Castellano arrived at SJSU in spring 2009 planning to pursue a degree in nutrition. Inspired by an enthusiastic chemistry professor and his own interest in cell research, Castellano changed his major to chemistry.

So Castellano joined Associate Professor Daryl Eggers’ research lab, where he started work on the effects of water on binding systems. Castellano currently investigates the role of water thermodynamics on aqueous binding equilibria.

“Brian is one of my strongest students ever,” Eggers said. “When I met him, I knew almost immediately he understood very subtle ideas about our research that would be very difficult for other students, a clear sign to me that he would succeed in PhD programs.”

At SJSU, Castellano has also participated in the HHMI-SCRIBE Program and the National Institute of Health’s Minority Access to Research Careers Program, both of which provided him with financial support so he could flourish academically.

Academic Mentors

“One of the rewarding aspects of being a professor is seeing your students go and do these wonderful things,” Eggers said, adding he enjoys “seeing students grow and be successful after leaving San Jose State.”

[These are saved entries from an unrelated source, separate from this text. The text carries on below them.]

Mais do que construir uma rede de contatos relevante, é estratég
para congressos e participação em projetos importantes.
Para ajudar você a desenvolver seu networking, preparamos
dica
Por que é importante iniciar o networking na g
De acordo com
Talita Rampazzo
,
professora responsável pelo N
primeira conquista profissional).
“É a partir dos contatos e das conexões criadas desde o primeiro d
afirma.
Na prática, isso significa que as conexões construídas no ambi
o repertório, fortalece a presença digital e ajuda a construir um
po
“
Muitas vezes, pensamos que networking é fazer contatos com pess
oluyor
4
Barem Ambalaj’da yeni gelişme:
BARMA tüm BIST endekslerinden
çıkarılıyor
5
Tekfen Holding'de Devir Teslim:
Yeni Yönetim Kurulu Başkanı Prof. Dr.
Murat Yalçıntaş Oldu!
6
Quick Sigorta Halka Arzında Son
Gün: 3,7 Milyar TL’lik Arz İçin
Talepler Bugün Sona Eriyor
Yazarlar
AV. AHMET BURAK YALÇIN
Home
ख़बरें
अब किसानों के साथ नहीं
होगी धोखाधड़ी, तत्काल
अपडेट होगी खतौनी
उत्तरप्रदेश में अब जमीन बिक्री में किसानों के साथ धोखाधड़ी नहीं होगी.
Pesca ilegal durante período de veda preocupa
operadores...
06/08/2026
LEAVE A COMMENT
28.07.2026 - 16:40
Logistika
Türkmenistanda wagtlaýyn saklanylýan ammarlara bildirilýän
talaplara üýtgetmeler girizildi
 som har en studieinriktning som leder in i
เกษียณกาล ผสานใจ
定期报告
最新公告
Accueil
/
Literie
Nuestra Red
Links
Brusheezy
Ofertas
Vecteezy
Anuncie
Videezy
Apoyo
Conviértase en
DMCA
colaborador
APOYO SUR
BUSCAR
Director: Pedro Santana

Mentoring has also been a major part of Castellano’s experience. He has helped fellow students and is a volunteer organic chemistry workshop facilitator.

Castellano is now looking forward to earning a doctorate degree in biological and biomedical sciences. He has been accepted to doctoral programs at the University of California-Berkeley, Johns Hopkins University, Yale University and the University of Pennsylvania.